- [What you have to do]: From the entries, copy out every line in which the word "staticText" is found.

- [Material for this task]:

************

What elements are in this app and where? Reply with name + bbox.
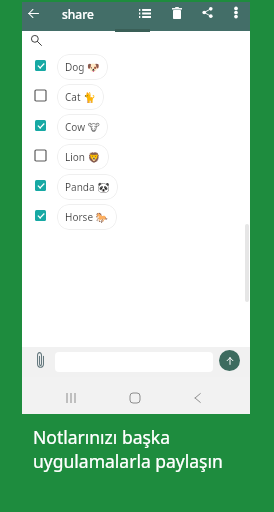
button[interactable]: Cow 🐮 — [22, 112, 250, 142]
button[interactable]: Send — [219, 350, 240, 371]
button[interactable]: Panda 🐼 — [22, 172, 250, 202]
staticText: Notlarınızı başka uygulamalarla paylaşın — [33, 425, 223, 473]
button[interactable]: Back — [190, 390, 205, 405]
staticText: Horse 🐎 — [65, 210, 109, 224]
staticText: Cow 🐮 — [65, 120, 100, 134]
staticText: share — [62, 6, 94, 22]
staticText: Dog 🐶 — [65, 60, 100, 74]
button[interactable]: Lion 🦁 — [22, 142, 250, 172]
button[interactable]: More options — [224, 1, 247, 24]
button[interactable]: Share — [196, 1, 219, 24]
button[interactable]: Attach file — [35, 350, 48, 370]
staticText: Cat 🐈 — [65, 90, 96, 104]
staticText: Lion 🦁 — [65, 150, 101, 164]
button[interactable]: View as list — [133, 1, 156, 24]
button[interactable]: Back — [22, 2, 45, 25]
button[interactable]: Dog 🐶 — [22, 52, 250, 82]
button[interactable]: Cat 🐈 — [22, 82, 250, 112]
button[interactable]: Search — [31, 35, 42, 46]
button[interactable]: Recent apps — [63, 390, 78, 405]
button[interactable]: Home — [127, 390, 142, 405]
button[interactable]: Delete — [165, 1, 188, 24]
staticText: Panda 🐼 — [65, 180, 110, 194]
button[interactable]: Horse 🐎 — [22, 202, 250, 232]
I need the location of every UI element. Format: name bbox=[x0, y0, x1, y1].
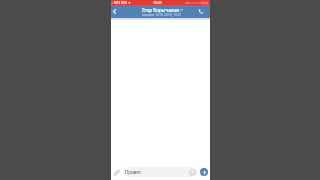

************

- [Result of the task]:
staticText: Notlarınızı başka uygulamalarla paylaşın — [33, 425, 223, 473]
staticText: Horse 🐎 — [65, 210, 109, 224]
staticText: Cow 🐮 — [65, 120, 100, 134]
staticText: share — [62, 6, 94, 22]
staticText: Dog 🐶 — [65, 60, 100, 74]
staticText: Cat 🐈 — [65, 90, 96, 104]
staticText: Lion 🦁 — [65, 150, 101, 164]
staticText: Panda 🐼 — [65, 180, 110, 194]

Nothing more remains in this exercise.